Data for this task Start Marker
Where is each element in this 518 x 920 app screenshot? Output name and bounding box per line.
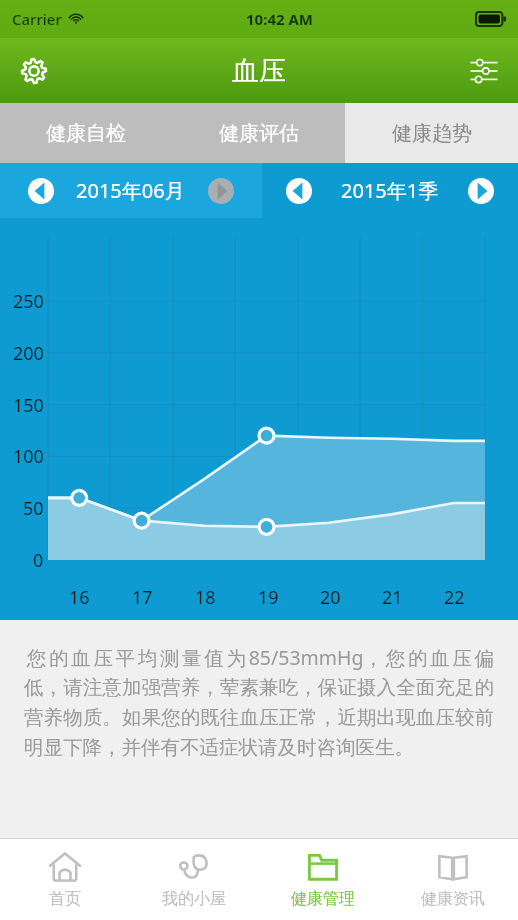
button[interactable]: Filter [458, 45, 510, 97]
staticText: 健康趋势 [392, 121, 472, 146]
button[interactable]: Next [206, 176, 236, 206]
staticText: 22 [444, 585, 465, 610]
staticText: 0 [33, 548, 44, 573]
staticText: 200 [13, 341, 44, 366]
staticText: 健康管理 [291, 889, 355, 909]
button[interactable]: Previous [0, 163, 262, 218]
button[interactable]: 健康趋势 [345, 103, 518, 163]
button[interactable]: Previous [284, 176, 314, 206]
staticText: 17 [132, 585, 153, 610]
staticText: Carrier [12, 9, 62, 29]
staticText: 我的小屋 [162, 889, 226, 909]
staticText: 2015年06月 [76, 177, 185, 204]
button[interactable]: 首页 [0, 839, 129, 920]
staticText: 18 [195, 585, 216, 610]
staticText: 20 [320, 585, 341, 610]
staticText: 健康资讯 [421, 889, 485, 909]
button[interactable]: 健康管理 [258, 839, 388, 920]
staticText: 10:42 AM [246, 9, 313, 29]
staticText: 16 [69, 585, 90, 610]
staticText: 血压 [232, 54, 286, 88]
staticText: 健康自检 [46, 121, 126, 146]
staticText: 健康评估 [219, 121, 299, 146]
staticText: 首页 [49, 889, 81, 909]
button[interactable]: Previous [262, 163, 518, 218]
button[interactable]: 健康资讯 [388, 839, 518, 920]
button[interactable]: 健康自检 [0, 103, 172, 163]
button[interactable]: Previous [26, 176, 56, 206]
staticText: 150 [13, 393, 44, 418]
button[interactable]: 健康评估 [172, 103, 345, 163]
staticText: 19 [258, 585, 279, 610]
button[interactable]: 我的小屋 [129, 839, 258, 920]
staticText: 50 [23, 496, 44, 521]
staticText: 250 [13, 289, 44, 314]
button[interactable]: Next [466, 176, 496, 206]
staticText: 100 [13, 444, 44, 469]
staticText: 2015年1季 [341, 177, 439, 204]
button[interactable]: Settings [8, 45, 60, 97]
staticText: 21 [382, 585, 403, 610]
staticText: 您的血压平均测量值为85/53mmHg，您的血压偏低，请注意加强营养，荤素兼吃，… [24, 644, 494, 760]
Data for this task End Marker
Return the entries verbatim, pictures excluded.

Where is each element in this 518 x 920 app screenshot? Output name and bounding box per line.
button[interactable]: Filter [458, 45, 510, 97]
staticText: 健康趋势 [392, 121, 472, 146]
button[interactable]: Next [206, 176, 236, 206]
staticText: 22 [444, 585, 465, 610]
staticText: 0 [33, 548, 44, 573]
staticText: 200 [13, 341, 44, 366]
staticText: 健康管理 [291, 889, 355, 909]
button[interactable]: Previous [0, 163, 262, 218]
button[interactable]: 健康趋势 [345, 103, 518, 163]
button[interactable]: Previous [284, 176, 314, 206]
staticText: 17 [132, 585, 153, 610]
staticText: Carrier [12, 9, 62, 29]
staticText: 我的小屋 [162, 889, 226, 909]
staticText: 2015年06月 [76, 177, 185, 204]
button[interactable]: 首页 [0, 839, 129, 920]
staticText: 18 [195, 585, 216, 610]
staticText: 20 [320, 585, 341, 610]
staticText: 健康资讯 [421, 889, 485, 909]
button[interactable]: 健康管理 [258, 839, 388, 920]
staticText: 10:42 AM [246, 9, 313, 29]
staticText: 16 [69, 585, 90, 610]
staticText: 血压 [232, 54, 286, 88]
staticText: 健康自检 [46, 121, 126, 146]
staticText: 健康评估 [219, 121, 299, 146]
staticText: 首页 [49, 889, 81, 909]
button[interactable]: Previous [262, 163, 518, 218]
button[interactable]: 健康资讯 [388, 839, 518, 920]
button[interactable]: 健康自检 [0, 103, 172, 163]
button[interactable]: Previous [26, 176, 56, 206]
staticText: 150 [13, 393, 44, 418]
button[interactable]: 健康评估 [172, 103, 345, 163]
staticText: 19 [258, 585, 279, 610]
button[interactable]: 我的小屋 [129, 839, 258, 920]
staticText: 50 [23, 496, 44, 521]
staticText: 250 [13, 289, 44, 314]
button[interactable]: Next [466, 176, 496, 206]
staticText: 100 [13, 444, 44, 469]
staticText: 2015年1季 [341, 177, 439, 204]
button[interactable]: Settings [8, 45, 60, 97]
staticText: 21 [382, 585, 403, 610]
staticText: 您的血压平均测量值为85/53mmHg，您的血压偏低，请注意加强营养，荤素兼吃，… [24, 644, 494, 760]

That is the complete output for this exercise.